■ WORK TO COMPLETE: Among the entries below, find each line holding "Gemeindeverwaltung" and return it.

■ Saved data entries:
----
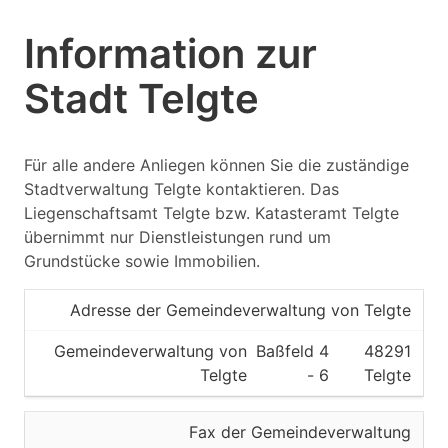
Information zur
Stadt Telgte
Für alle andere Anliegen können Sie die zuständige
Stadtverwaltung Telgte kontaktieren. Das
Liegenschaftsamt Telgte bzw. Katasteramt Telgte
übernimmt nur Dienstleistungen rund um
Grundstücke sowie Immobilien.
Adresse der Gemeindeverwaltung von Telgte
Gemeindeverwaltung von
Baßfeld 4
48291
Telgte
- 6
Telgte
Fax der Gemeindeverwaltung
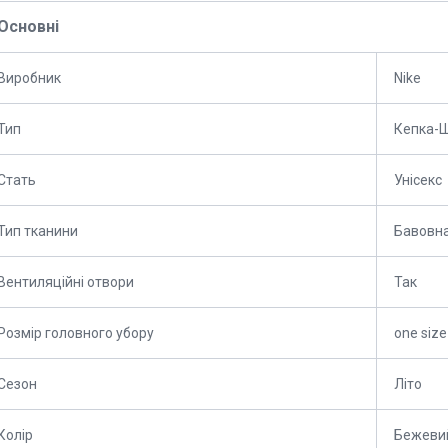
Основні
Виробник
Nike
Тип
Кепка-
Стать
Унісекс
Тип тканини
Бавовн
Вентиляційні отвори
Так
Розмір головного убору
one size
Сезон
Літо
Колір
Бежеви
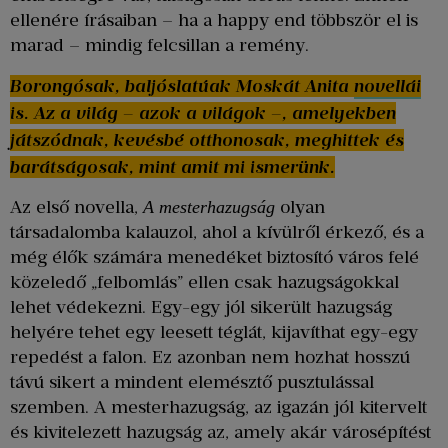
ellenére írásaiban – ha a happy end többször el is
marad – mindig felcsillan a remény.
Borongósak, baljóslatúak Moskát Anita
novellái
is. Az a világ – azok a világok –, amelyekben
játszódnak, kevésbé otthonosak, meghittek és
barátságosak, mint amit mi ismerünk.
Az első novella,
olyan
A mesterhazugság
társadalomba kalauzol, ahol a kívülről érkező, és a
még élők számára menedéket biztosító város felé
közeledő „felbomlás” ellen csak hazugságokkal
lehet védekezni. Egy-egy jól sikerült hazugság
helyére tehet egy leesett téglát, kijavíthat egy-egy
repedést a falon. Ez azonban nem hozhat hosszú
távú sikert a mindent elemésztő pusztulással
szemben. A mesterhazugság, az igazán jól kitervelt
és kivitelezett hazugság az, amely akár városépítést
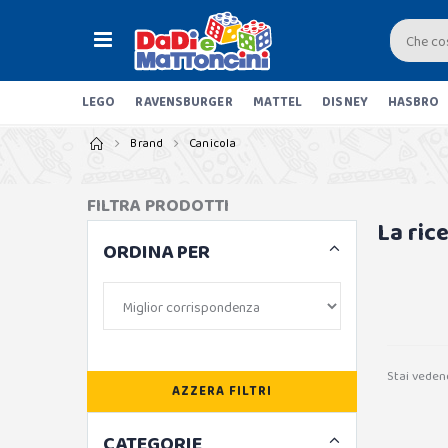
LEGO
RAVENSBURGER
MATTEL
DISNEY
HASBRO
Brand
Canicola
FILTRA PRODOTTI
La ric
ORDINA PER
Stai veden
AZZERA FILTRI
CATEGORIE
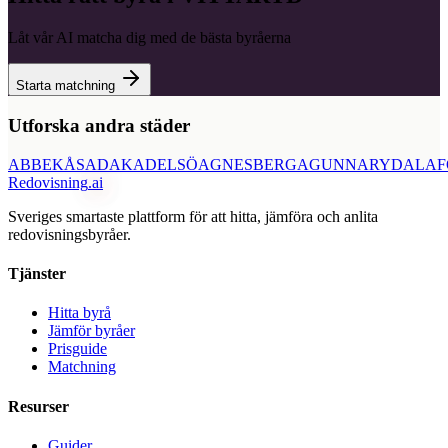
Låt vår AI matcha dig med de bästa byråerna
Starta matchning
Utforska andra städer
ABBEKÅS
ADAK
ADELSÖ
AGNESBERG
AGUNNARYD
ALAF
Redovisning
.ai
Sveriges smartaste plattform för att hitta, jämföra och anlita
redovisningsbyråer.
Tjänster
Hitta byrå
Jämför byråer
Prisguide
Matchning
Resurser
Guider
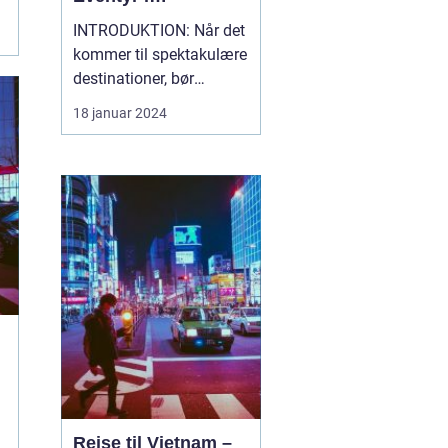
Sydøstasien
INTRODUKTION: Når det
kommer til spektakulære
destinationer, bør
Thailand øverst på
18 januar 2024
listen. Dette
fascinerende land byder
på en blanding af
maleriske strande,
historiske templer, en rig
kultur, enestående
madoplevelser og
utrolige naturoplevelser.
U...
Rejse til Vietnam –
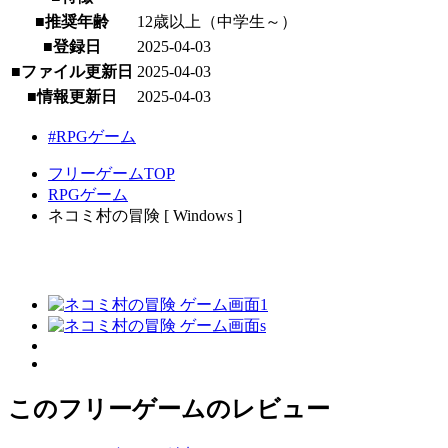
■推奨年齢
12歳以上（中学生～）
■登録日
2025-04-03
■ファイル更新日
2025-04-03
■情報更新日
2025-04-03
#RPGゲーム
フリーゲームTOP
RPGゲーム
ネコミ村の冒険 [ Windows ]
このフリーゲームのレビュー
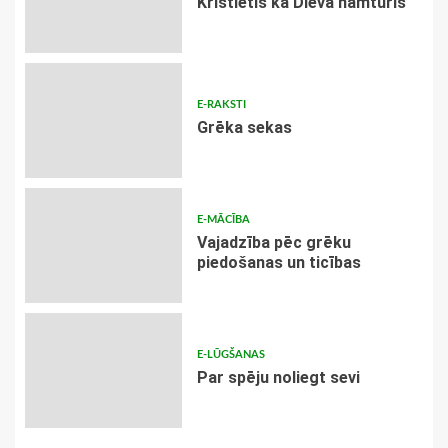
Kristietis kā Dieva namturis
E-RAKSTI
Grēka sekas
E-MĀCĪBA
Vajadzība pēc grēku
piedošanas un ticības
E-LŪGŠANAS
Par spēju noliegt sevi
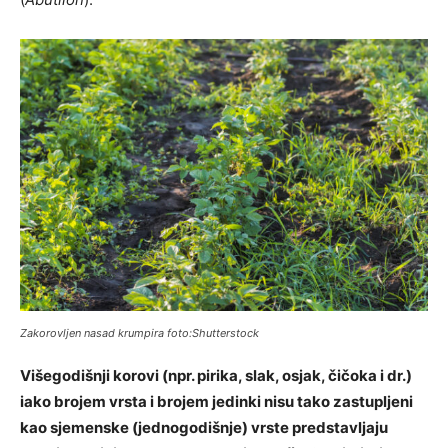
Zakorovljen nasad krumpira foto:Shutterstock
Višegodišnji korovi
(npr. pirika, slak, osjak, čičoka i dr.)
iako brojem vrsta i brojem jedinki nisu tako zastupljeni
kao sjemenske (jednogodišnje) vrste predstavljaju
----
■ SOLUTION TO THE PROBLEM:
Adresse der Gemeindeverwaltung von Telgte
Gemeindeverwaltung von
Fax der Gemeindeverwaltung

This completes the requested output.